The same thing can be used to identify dead code in case if you have diverse enough execution environment.

How can I know which parts in the code are never used?

There are two varieties of unused code:

  • the local one, that is, in some functions some paths or variables are unused (or used but in no meaningful way, like written but never read)
  • the global one: functions that are never called, global objects that are never accessed

For the first kind, a good compiler can help:

  • -Wunused (GCC, Clang) should warn about unused variables, Clang unused analyzer has even been incremented to warn about variables that are never read (even though used).
  • -Wunreachable-code (older GCC, removed in 2010) should warn about local blocks that are never accessed (it happens with early returns or conditions that always evaluate to true)
  • there is no option I know of to warn about unused catch blocks, because the compiler generally cannot prove that no exception will be thrown.

For the second kind, it's much more difficult. Statically it requires whole program analysis, and even though link time optimization may actually remove dead code, in practice the program has been so much transformed at the time it is performed that it is near impossible to convey meaningful information to the user.

There are therefore two approaches:

  • The theoretic one is to use a static analyzer. A piece of software that will examine the whole code at once in great detail and find all the flow paths. In practice I don't know any that would work here.
  • The pragmatic one is to use an heuristic: use a code coverage tool (in the GNU chain it's gcov. Note that specific flags should be passed during compilation for it to work properly). You run the code coverage tool with a good set of varied inputs (your unit-tests or non-regression tests), the dead code is necessarily within the unreached code... and so you can start from here.

If you are extremely interested in the subject, and have the time and inclination to actually work out a tool by yourself, I would suggest using the Clang libraries to build such a tool.

  1. Use the Clang library to get an AST (abstract syntax tree)
  2. Perform a mark-and-sweep analysis from the entry points onward

Because Clang will parse the code for you, and perform overload resolution, you won't have to deal with the C++ languages rules, and you'll be able to concentrate on the problem at hand.

However this kind of technique cannot identify the virtual overrides that are unused, since they could be called by third-party code you cannot reason about.

What do you do with unused code in your legacy applications?

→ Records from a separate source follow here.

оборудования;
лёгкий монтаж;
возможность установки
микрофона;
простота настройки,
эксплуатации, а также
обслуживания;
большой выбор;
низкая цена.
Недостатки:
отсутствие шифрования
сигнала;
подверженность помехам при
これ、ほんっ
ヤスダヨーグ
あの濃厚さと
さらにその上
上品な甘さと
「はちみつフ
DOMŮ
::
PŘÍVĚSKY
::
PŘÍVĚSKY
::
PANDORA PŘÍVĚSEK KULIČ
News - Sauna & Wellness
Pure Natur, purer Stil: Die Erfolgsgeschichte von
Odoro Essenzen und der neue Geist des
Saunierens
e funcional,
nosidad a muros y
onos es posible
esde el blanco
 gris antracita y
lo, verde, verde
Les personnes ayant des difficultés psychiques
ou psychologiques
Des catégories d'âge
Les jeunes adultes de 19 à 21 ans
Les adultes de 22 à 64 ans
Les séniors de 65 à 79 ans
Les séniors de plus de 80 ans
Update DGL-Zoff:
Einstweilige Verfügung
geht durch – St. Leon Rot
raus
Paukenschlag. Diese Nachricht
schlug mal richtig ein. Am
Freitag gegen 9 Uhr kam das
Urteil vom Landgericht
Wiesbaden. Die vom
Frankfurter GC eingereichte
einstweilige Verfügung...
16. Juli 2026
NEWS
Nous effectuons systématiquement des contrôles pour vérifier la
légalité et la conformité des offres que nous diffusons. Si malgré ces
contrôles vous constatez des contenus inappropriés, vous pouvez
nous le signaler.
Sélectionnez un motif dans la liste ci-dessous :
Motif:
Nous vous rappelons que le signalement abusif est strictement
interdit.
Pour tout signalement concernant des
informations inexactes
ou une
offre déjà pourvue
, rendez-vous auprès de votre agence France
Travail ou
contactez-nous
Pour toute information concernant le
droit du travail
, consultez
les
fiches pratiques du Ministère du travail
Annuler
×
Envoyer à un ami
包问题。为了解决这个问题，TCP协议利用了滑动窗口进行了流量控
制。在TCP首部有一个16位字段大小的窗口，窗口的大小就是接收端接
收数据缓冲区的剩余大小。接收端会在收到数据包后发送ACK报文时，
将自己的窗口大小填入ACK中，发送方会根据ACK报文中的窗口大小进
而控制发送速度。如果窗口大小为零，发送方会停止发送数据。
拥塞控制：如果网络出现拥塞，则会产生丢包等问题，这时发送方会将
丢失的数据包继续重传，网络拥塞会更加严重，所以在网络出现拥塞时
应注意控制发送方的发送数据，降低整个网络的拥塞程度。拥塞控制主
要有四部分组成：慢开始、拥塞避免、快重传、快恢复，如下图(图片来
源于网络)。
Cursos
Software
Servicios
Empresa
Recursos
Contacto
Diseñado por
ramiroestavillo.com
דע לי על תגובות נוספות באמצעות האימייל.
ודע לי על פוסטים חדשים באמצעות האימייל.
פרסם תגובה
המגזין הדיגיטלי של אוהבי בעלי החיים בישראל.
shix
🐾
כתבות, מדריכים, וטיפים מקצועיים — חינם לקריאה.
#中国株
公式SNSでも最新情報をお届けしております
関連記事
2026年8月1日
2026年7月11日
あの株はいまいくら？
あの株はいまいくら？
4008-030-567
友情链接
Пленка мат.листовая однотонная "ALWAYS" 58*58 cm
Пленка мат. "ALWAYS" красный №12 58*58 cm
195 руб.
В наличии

  1. Mark it obsolete. http://msdn.microsoft.com/en-us/library/aa664623%28VS.71%29.aspx
  2. Next cycle, comment the code out & make appropriate remarks. Set a region around the code block so that it collapses nicely & doesn't eat up a lot of visual space.
  3. Next cycle, delete the code.

This way you don't surprise your teammates too badly if you need to deprecate some code that you're assigned to but which they need to make calls to. But allows you to make those needed changes!